My mother was at the stove, frying the grilled cheese. She wasn’t facing me, but I could feel her eyes rolling around in her head.

“Did she play cards? Did she belong to a book club? Did she take tap dancing lessons?” I asked Grandma.

“She liked the Jumble. She always had one of them Jumble books when she was at the beauty salon.”

“I knew Rose,” my mother said, bringing the sandwiches to the table. “She liked to cook. She went to all the cooking demonstrations at the kitchen store next to the liquor store.”

“That’s right,” Grandma said. “I forgot about that. Your mother and I go to some of them. They’re real good. You should go with us next time.”

I bit into my sandwich. “Are there men in the audience?”

“The times we were there it was almost half men,” Grandma said. “The demonstrations are early Saturday morning, and it’s a good location between the liquor store and the supermarket.”

“Did any of the other victims attend the cooking demonstrations?”

“We don’t go every week,” Grandma said. “Bitsy was there once when they were doing crêpes Suzette. Bitsy liked her booze.”

“What about Lois?” I asked. “Did she go to the cooking demonstrations?”

“I never saw her there,” Grandma said. “But I saw her in the liquor store that was next to it. It’s an excellent liquor store. Your mother and me get all our hooch there.”

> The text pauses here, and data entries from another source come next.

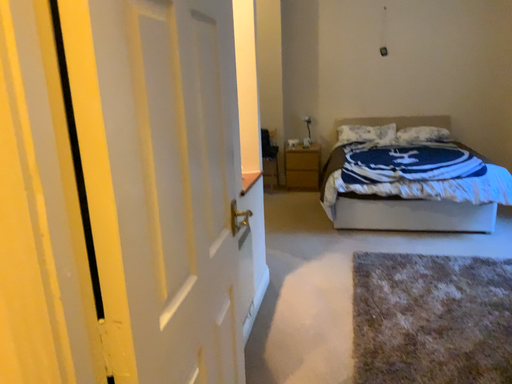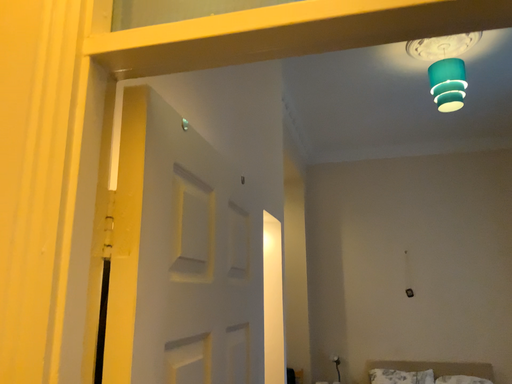 Question: Which way did the camera rotate in the video?

Choices:
 (A) rotated upward
 (B) rotated downward

Answer: (A) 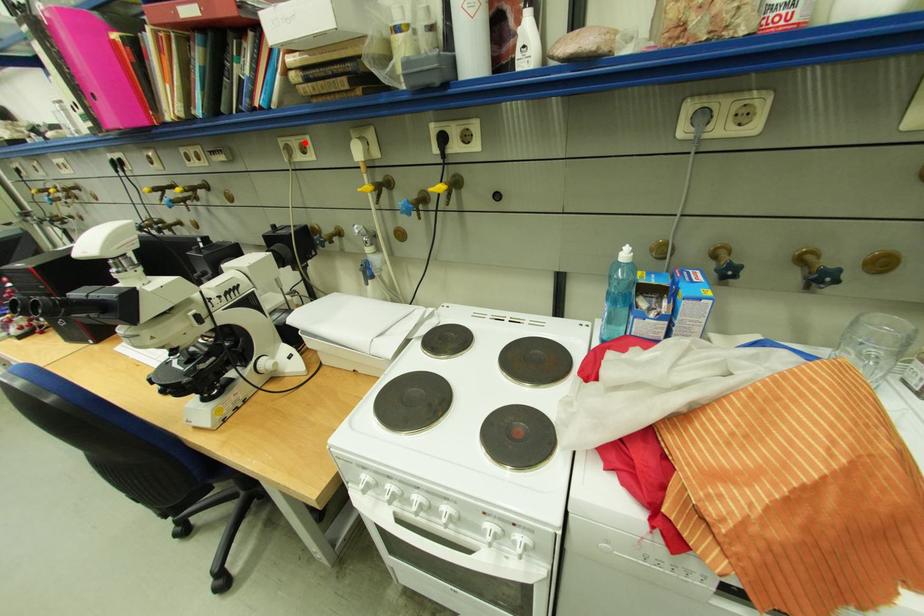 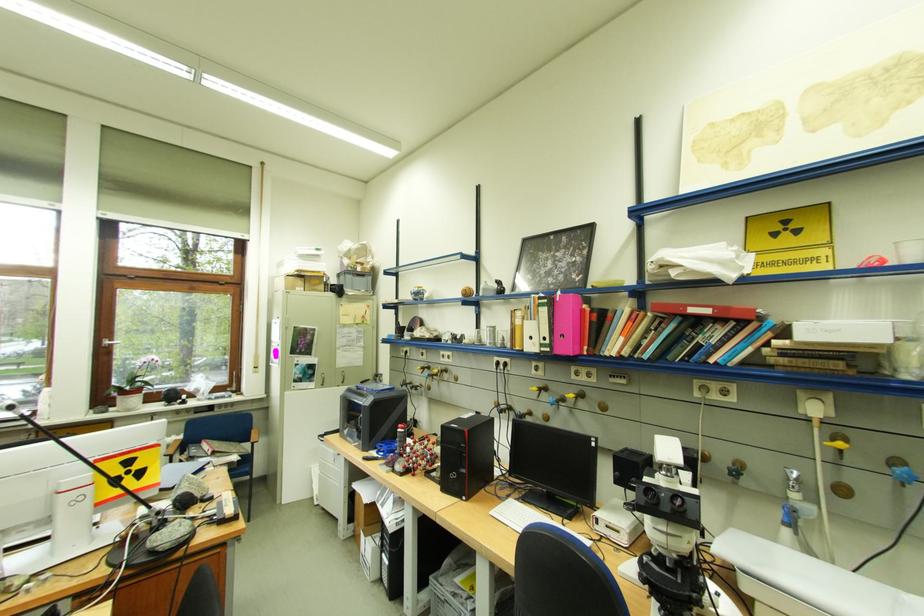 Where in the second image is the point corresponding to the highlighted location from the first image?

(724, 387) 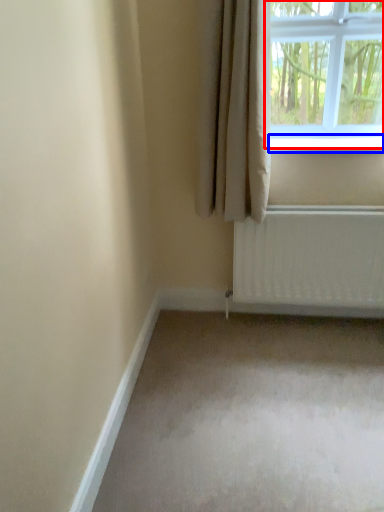 Question: Which object appears farthest to the camera in this image, window (highlighted by a red box) or window sill (highlighted by a blue box)?

Choices:
 (A) window
 (B) window sill

Answer: (B) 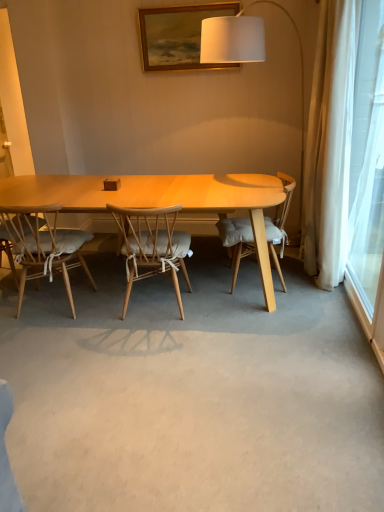 Image resolution: width=384 pixels, height=512 pixels. I want to click on vacant area that lies between natural wood chair with cushion at center, which is the 2th chair from right to left, and light wood chair with cushion at center, the 1th chair positioned from the right, so click(215, 300). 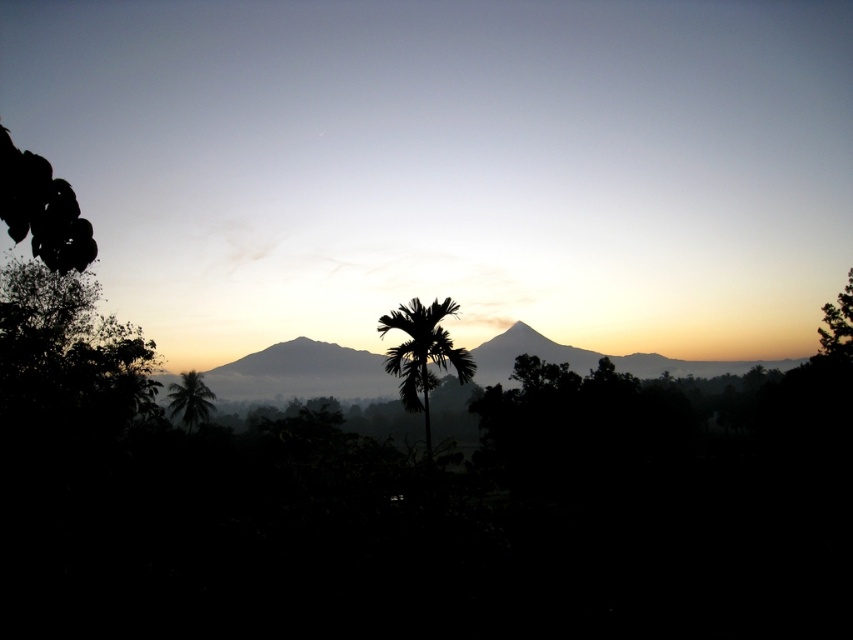 You are an observer standing in the middle of the scene. You see the green leafy tree at left and the green leafy tree at right. Which tree appears closer to the ground?

The green leafy tree at left is located below the green leafy tree at right, so it appears closer to the ground. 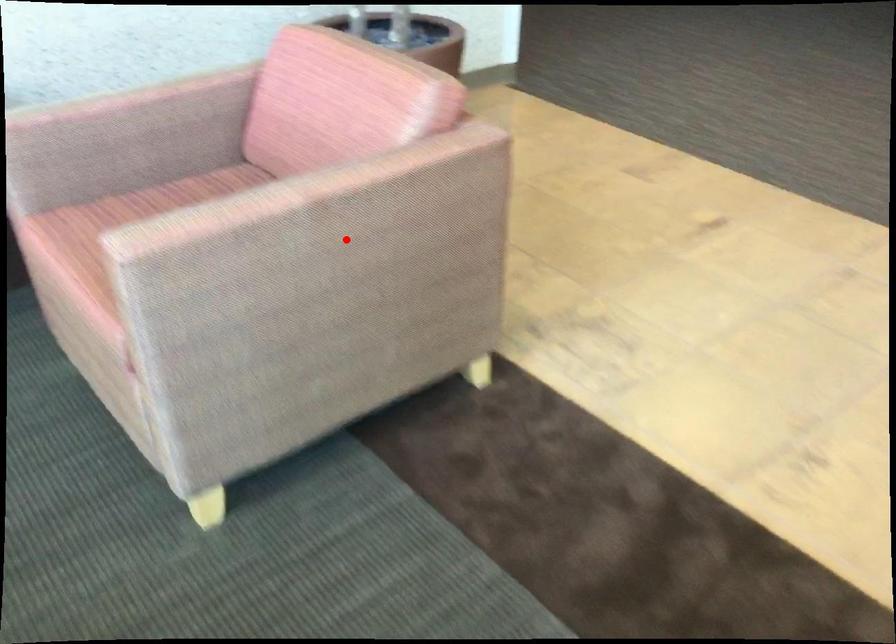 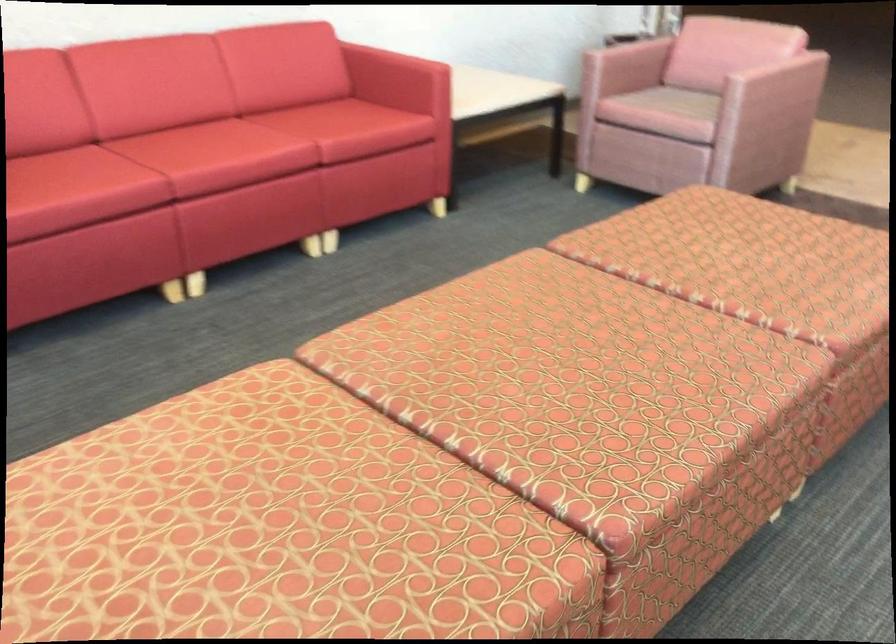 Question: I am providing you with two images of the same scene from different viewpoints. Image1 has a red point marked. In image2, the corresponding 3D location appears at what relative position? Reply with the corresponding letter.

Choices:
 (A) Closer
 (B) Farther

Answer: (B) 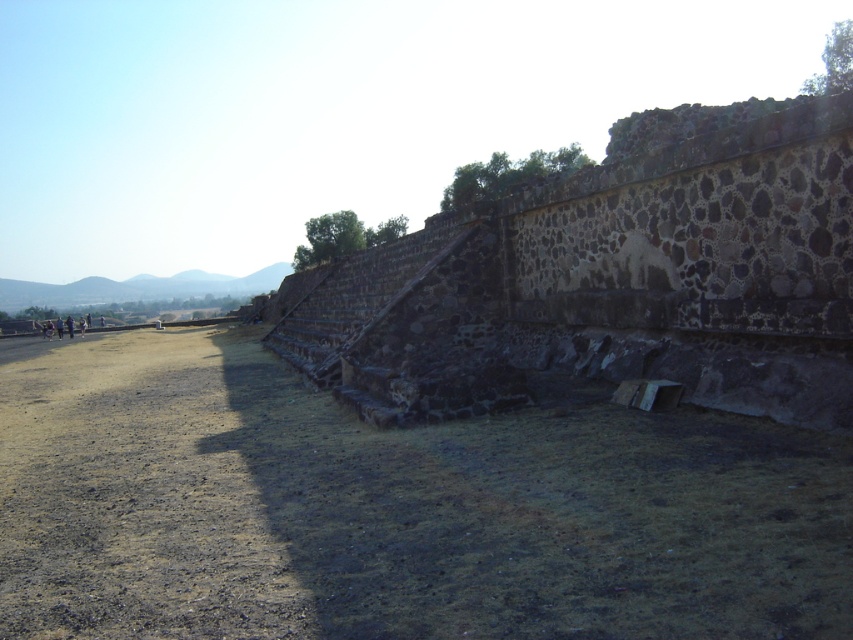 Consider the image. Is brown/dry soil at center thinner than brown dirt track at lower left?

Yes, brown/dry soil at center is thinner than brown dirt track at lower left.

Which is below, brown/dry soil at center or brown dirt track at lower left?

brown dirt track at lower left is lower down.

Describe the element at coordinates (393, 508) in the screenshot. I see `brown/dry soil at center` at that location.

Where is `brown/dry soil at center`? Image resolution: width=853 pixels, height=640 pixels. brown/dry soil at center is located at coordinates (393, 508).

The height and width of the screenshot is (640, 853). What do you see at coordinates (393, 508) in the screenshot?
I see `brown/dry soil at center` at bounding box center [393, 508].

Which of these two, brown/dry soil at center or rustic stone stairs at center, stands shorter?

brown/dry soil at center

At what (x,y) coordinates should I click in order to perform the action: click on brown/dry soil at center. Please return your answer as a coordinate pair (x, y). The image size is (853, 640). Looking at the image, I should click on (393, 508).

Can you confirm if rustic stone stairs at center is positioned to the left of brown dirt track at lower left?

Incorrect, rustic stone stairs at center is not on the left side of brown dirt track at lower left.

Can you confirm if rustic stone stairs at center is smaller than brown dirt track at lower left?

Actually, rustic stone stairs at center might be larger than brown dirt track at lower left.

Does point (750, 148) come behind point (7, 412)?

No, (750, 148) is closer to viewer.

Locate an element on the screen. rustic stone stairs at center is located at coordinates (608, 284).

“Anything else about Lois?”

“She lived a block from here, but we didn’t see her much,” Grandma said. “Sometimes we’d see her at mass.”

I finished my soup and sandwich and took my clothes out of the washing machine. They still smelled like fish, so I ran them through a second time and dumped in some bleach.

“I have to get back to work,” I said. “I’ll stop by later for my clothes.”

“Come for dinner,” my mother said. “I’m making stuffed shells, and there’s chocolate cake for dessert.”

“Sounds good.” Hard to pass up stuffed shells and chocolate cake.

I rumbled off to my apartment, changed my clothes, and turned my laptop on. I plugged the four murdered women into a basic search program and printed out a page on each of them. Address, credit history, litigation, relatives, work history. Mostly I cared about the addresses and the relatives. I was sure I was duplicating police efforts, but Ranger wanted me to snoop, so I was snooping.

Melvina had lived in a garden apartment in Hamilton Township. She’d had a couple low-limit credit cards. No work history. No litigation. Besides her son, Ruppert, there was a daughter who lived in Chicago. Melvina had survived her husband and her two siblings.